Medicaid expansion on the ballot Tuesday

Expanding access to Medicaid will appear on Tuesday's ballot as Constitutional Amendment 2.

Medicaid is the federal health program that covers those who meet certain income, age or disability requirements.

Missouri adults with dependent children are only eligible currently if their household income doesn't exceed 22% of the federal poverty level, or about $3,792 annually for a two-person household. However, there's also access for children whose parents make more money. Missouri Treasurer Scott Fitzpatrick told the Southeast Missourian that children whose parents or guardians make less than 300% of the poverty level can already receive access to Medicaid.

The Affordable Care Act allowed for the expansion of Medicaid for those with incomes up to 138% of the federal poverty level, or about $23,791 for a two-person household. Missouri is reimbursed by the federal government for about 65% of its Medicaid costs. The expansion would raise that reimbursement to 90% -- at least initially, with the state on the hook for the balance.

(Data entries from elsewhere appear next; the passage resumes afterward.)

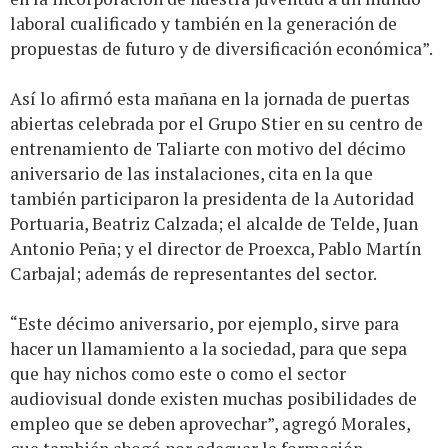
laboral cualificado y también en la generación de
propuestas de futuro y de diversificación económica”.
Así lo afirmó esta mañana en la jornada de puertas
abiertas celebrada por el Grupo Stier en su centro de
entrenamiento de Taliarte con motivo del décimo
aniversario de las instalaciones, cita en la que
también participaron la presidenta de la Autoridad
Portuaria, Beatriz Calzada; el alcalde de Telde, Juan
Antonio Peña; y el director de Proexca, Pablo Martín
Carbajal; además de representantes del sector.
“Este décimo aniversario, por ejemplo, sirve para
hacer un llamamiento a la sociedad, para que sepa
que hay nichos como este o como el sector
audiovisual donde existen muchas posibilidades de
empleo que se deben aprovechar”, agregó Morales,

Proponents say this is necessary to provide coverage to those most in need. Hospitals have championed Medicaid expansion, and the Missouri Chamber of Commerce endorsed it, calling it "a pro-jobs measure that will help fuel economic growth."

Supporters say Missouri is missing out on federal dollars that should be coming to the state and the Show Me State is at a competitive disadvantage compared to states where Medicaid expansion has been approved.

Opponents say the state can't afford this expansion of government. While the reimbursement percentage would increase, so would the number of eligible people and therefore overall costs to state government -- some say as much as $200 million per year. These individuals say cuts would have to be made in other areas, with education the most likely to be cut.

Some 37 states have approved Medicaid expansion, but Fitzpatrick said some now regret the decision. Meanwhile, only Texas and Alabama have lower Medicaid-eligibility caps.

This is a big issue for the state that will have a lasting impact. We encourage readers to educate themselves and make their own decisision before voting Tuesday.